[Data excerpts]
◆ ◆ ◆

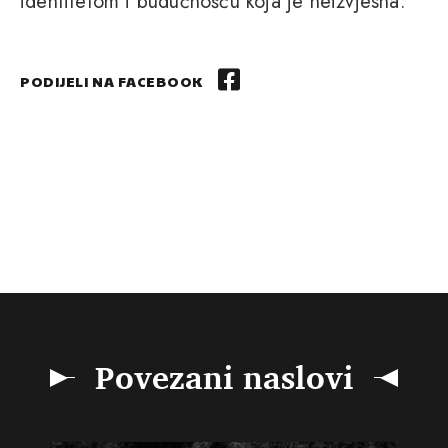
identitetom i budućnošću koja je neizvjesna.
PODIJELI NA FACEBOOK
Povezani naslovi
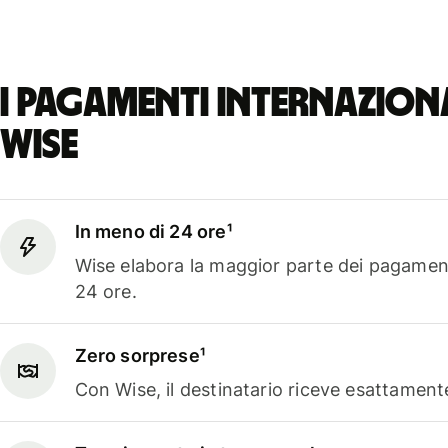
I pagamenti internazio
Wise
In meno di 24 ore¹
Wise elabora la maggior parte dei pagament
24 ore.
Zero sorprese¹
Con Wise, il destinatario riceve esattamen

◆ ◆ ◆

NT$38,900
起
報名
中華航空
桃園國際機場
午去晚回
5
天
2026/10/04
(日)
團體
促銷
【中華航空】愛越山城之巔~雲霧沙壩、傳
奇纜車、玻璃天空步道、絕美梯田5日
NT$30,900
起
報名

◆ ◆ ◆

> _Task objective_
Once a line of the records is found to contain "Wise", copy it out.

> _Task output_
Wise
Wise elabora la maggior parte dei pagament
Con Wise, il destinatario riceve esattamen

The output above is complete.